What rock properties am I trying to predict?

GITC 2021 requires that teams develop a machine learning seismic inversion algorithm to predict and generate: compressional Impedance (AI), shear impedance (SI), and density (RHOB) property volumes.

We provided DTC, DTS, and RHOB curves to be able to calculate impedance on your own. The reason we gave these measurements is that DTS or RHOB logs are not populated to the same extent as the DTC curves, hence we wanted to give competitors the opportunity to predict missing DTS/RHOB data or augment it before generating impedance.

Follow these steps to calculate impedances from DTC, DTS, and RHOB.

Compression Impedance (AI) = Vp * RHOB
Shear Impedance (SI) = Vs * RHOB

But the conversion from sonic (DTC - microseconds per foot) to Vp (feet per second) is below:

Vp = 1,000,000 / DTC
Vs = 1,000,000 / DTS

Likewise, from sonic (DTC - microseconds per foot) to Vp (meter per second)

Vp = 0.3048 * 1,000,000 / DTC
Vs = 0.3048 * 1,000,000 / DTS

This way, you can generate compressional velocity (Vp) and shear velocity (Vs).

Then it is possible to generate P-wave (compressional) impedance and S-wave (shear) impedance.

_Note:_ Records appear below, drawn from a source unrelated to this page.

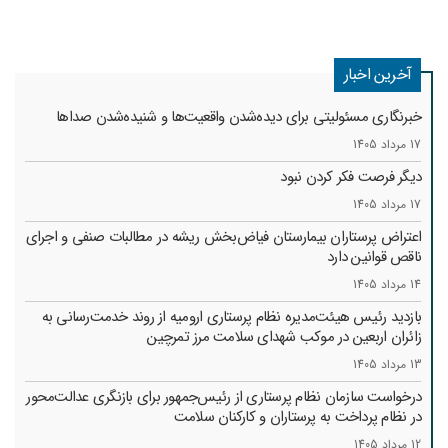
آخرین اخبار
خبرنگاری مسئولیتی برای دیده‌شدن واقعیت‌ها و شنیده‌شدن صداها
17 مرداد 1405
دیگر فرصت فکر کردن نبود
17 مرداد 1405
اعتراض پرستاران بیمارستان فیاض‌بخش ریشه در مطالبات صنفی و اجرای
ناقص قوانین دارد
14 مرداد 1405
بازدید رئیس هیئت‌مدیره نظام پرستاری ارومیه از روند خدمت‌رسانی به
زائران اربعین در موکب شهدای سلامت مرز تمرچین
13 مرداد 1405
درخواست سازمان نظام پرستاری از رئیس‌جمهور برای بازنگری عدالت‌محور
در نظام پرداخت به پرستاران و کارکنان سلامت
12 مرداد 1405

This is usually what regular inversions achieve; however, some inversion algorithms also estimate Vp, Vs, and Density instead of impedances and Density. Using the above formula, we can transform between the velocities and impedances.

Wells have different depth/time ranges. What is time range for test data?

 The test data is horizon constrained. The final model will cover:

  1. (top) The Jamieson horizon and

  2. (base) ~200ms beneath the Near Plover

It should be roughly around 2,600 and 3,400 milliseconds.

What are evaluation metrics?

It will most likely be R^2 at testing locations and some metric of total model variance (that measures stability).

Why are the well inline and crosslines floats and not integers?

We calculated exact inline and crossline values from the deviation corrected X/Y coordinates. This is so you can extract the proper borehole (composite) traces from the seismic. You could round them up to the nearest inline/crossline values, but keep in mind that may cause jumps in your extracted traces. Two hints:

  1. You can extract the nearest trace +/- a few more and do a weighted average, or

  2. You can interpolate the seismic traces to the exact wellbore points using scipy.interpolate.

In SageMaker, there is an instance named "seismic-lambda-vavourak-5". What is it?

There are 2 notebook instances named ML-Geo-Teams-Scratch-Area and ML-for-geo. The teams only have write access to the first one. In the scratch area, everyone will see everyone else's files etc. There is a folder called 0_team_folders under the root of the first instance, please create a folder in there for your team and try to contain all your work there.

When I try to read rss files, I get 'Nothing found at the path' error.

It is related to the Python environment. Please use:

  1. Any Python 3.6+ kernel

  2. Make sure you pip install s3fs==0.5.0 and real-simple-seismic.

After that configuration, it should work fine. It not; there may be something wrong with your kernel at that time, try another one.


Is there a way to use PyTorch with GPU? Looks like available instances are without GPUs.

For SageMaker (and other ML tools like DataBricks), you can declare the compute used for different tasks. This saves a lot of time and cost because you don't need a GPU for most of the notebook; usually, you only need it for the training steps. For the competition, the base notebook is not a GPU, but you can now use GPUs as needed for training as `training jobs`.

Can I run AWS Lambda functions? It says I am not authorized.

Competitors are not allowed to create lambda functions in these accounts. This may be confusing because AWS Constantine's video utilized lambdas. However, that video was only designed to showcase some of the cool ways that the cloud puts flexible compute within reach of users.